ひとまず、疑心暗鬼に陥るだけの思考はやめる。考えても答えは出ないのだから。
「まあそんな便利なもんじゃねーよ。物や可能性とか、なんでも捧げられはするが……例えば、一度願ったものは二回目以降は無理。これは捧げるものも同様で、あとは…」
「シンプルに要求される代償が大きすぎて、叶えられねぇとか」
「それもある」
アルマもその力で治せないか、と言おうとしたがやめる。
自分ができないかと思ったことは、彼もできるならばもうやっているはず…と考えたところで、思考を断ち切る。
「で、少なくねぇ代償を支払って俺の出自を、世界に代償を捧げて聞いてみたのさ。
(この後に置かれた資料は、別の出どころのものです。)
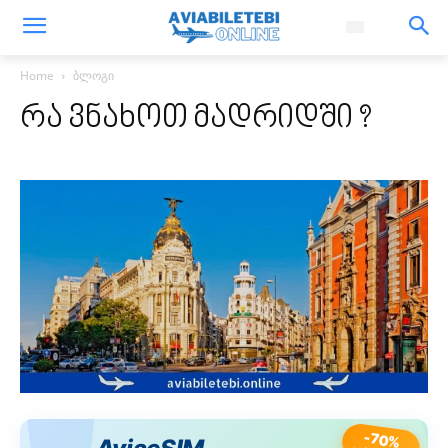
Home
ბლოგი
რა ვნახოთ მადრიდში ?
-70%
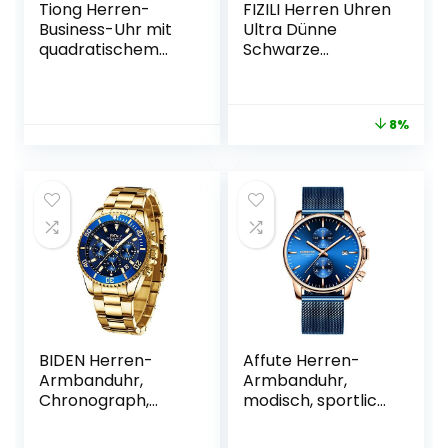
Tiong Herren-
FIZILI Herren Uhren
Business-Uhr mit
Ultra Dünne
quadratischem
Schwarze
Achteck-Design,
Minimalistische
wasserdichte
Quartz mit
leuchtende
Milanese Mesh
8%
Quarzuhr für
Edelstahl
Herren, Datums-
Quarzuhr aus
Edelstahl für
Herren
BIDEN Herren-
Affute Herren-
Armbanduhr,
Armbanduhr,
Chronograph,
modisch, sportlich,
Edelstahl,
Quarz, analog,
wasserdicht,
schwarzes Mesh,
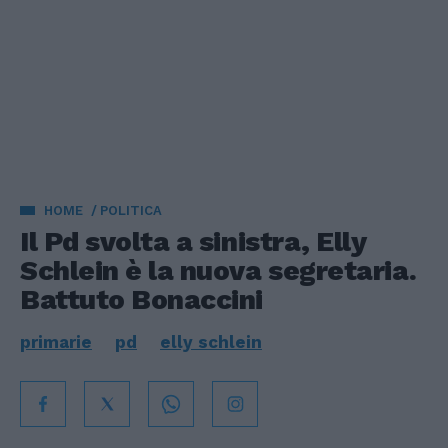
HOME
POLITICA
Il Pd svolta a sinistra, Elly
Schlein è la nuova segretaria.
Battuto Bonaccini
primarie
pd
elly schlein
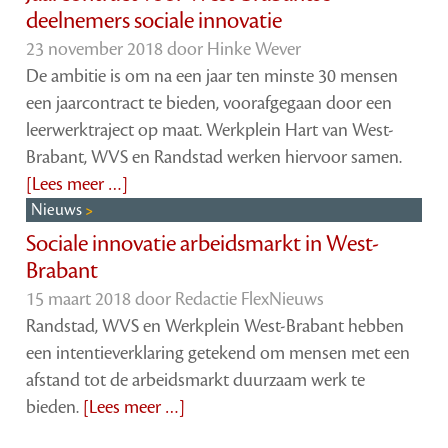
deelnemers sociale innovatie
23 november 2018 door
Hinke Wever
De ambitie is om na een jaar ten minste 30 mensen
een jaarcontract te bieden, voorafgegaan door een
leerwerktraject op maat. Werkplein Hart van West-
Brabant, WVS en Randstad werken hiervoor samen.
[Lees meer …]
Nieuws
Sociale innovatie arbeidsmarkt in West-
Brabant
15 maart 2018 door
Redactie FlexNieuws
Randstad, WVS en Werkplein West-Brabant hebben
een intentieverklaring getekend om mensen met een
afstand tot de arbeidsmarkt duurzaam werk te
bieden.
[Lees meer …]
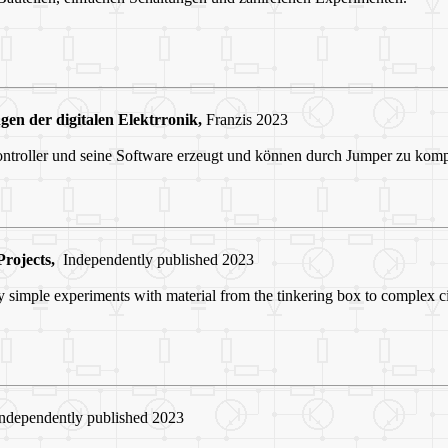
en der digitalen Elektrronik,
Franzis 2023
ontroller und seine Software erzeugt und können durch Jumper zu kom
rojects,
Independently published 2023
 simple experiments with material from the tinkering box to complex ci
dependently published 2023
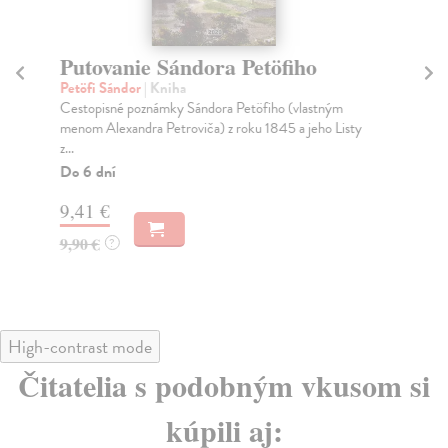
Putovanie Sándora Petöfiho
D
Petöfi Sándor
| Kniha
Ku
Cestopisné poznámky Sándora Petöfiho (vlastným
Den
menom Alexandra Petroviča) z roku 1845 a jeho Listy
geo
z...
sýt
Do 6 dní
Na
9,41 €
9,
9,90 €
9,
?
High-contrast mode
Čitatelia s podobným vkusom si
kúpili aj:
それで…」
「故郷の名は『モンスターパートナー』ってことを知った、ってわけか」
「そゆことそゆこと」
何か重要なことをはぐらかしている気もするが、彼の言うことを本当とするならば確かに『モンスターパートナー』は実在するゲームなのだろう。
「もう一度代償を使って、聞いてみることはできないのか」
「こう見えて中年だぜ? 俺が捧げれるものなんてほとんど残ってねぇなぁ…それに一度願った奴は二回目無理だし。誰かの傷を癒したのもさっきが初めてだから、もっかいやるのは無理だぜ?」
モンスターパートナーというゲームは、確かに実在していた。ただその実在を確かめる手段はない。
パソコンで調べても、唯一出てこなかった。
「これで兄弟の疑問は解消できたか?…わりぃな」
そう話すラクールの声は、どこか悲しげ。
少なくとも、ディノスに対し悪意を持っていない、ということだけは再三確認できた。
場を沈黙が支配し、何の言葉を発するべきかわからず二人とも黙っていたそのとき、
「おっじゃましますわーーーーーーー!!!!!!元気になりましたの!???」
空気の読めない女が勢いよくドアを開け、その沈黙は破られることとなる。個室そのものは防音対策もばっちりだが、廊下にディオラの声が響き渡った。
よって、この後彼女とそれに巻き込まれる形でディノスとラクールが叱られることとなったのは言うまでもない。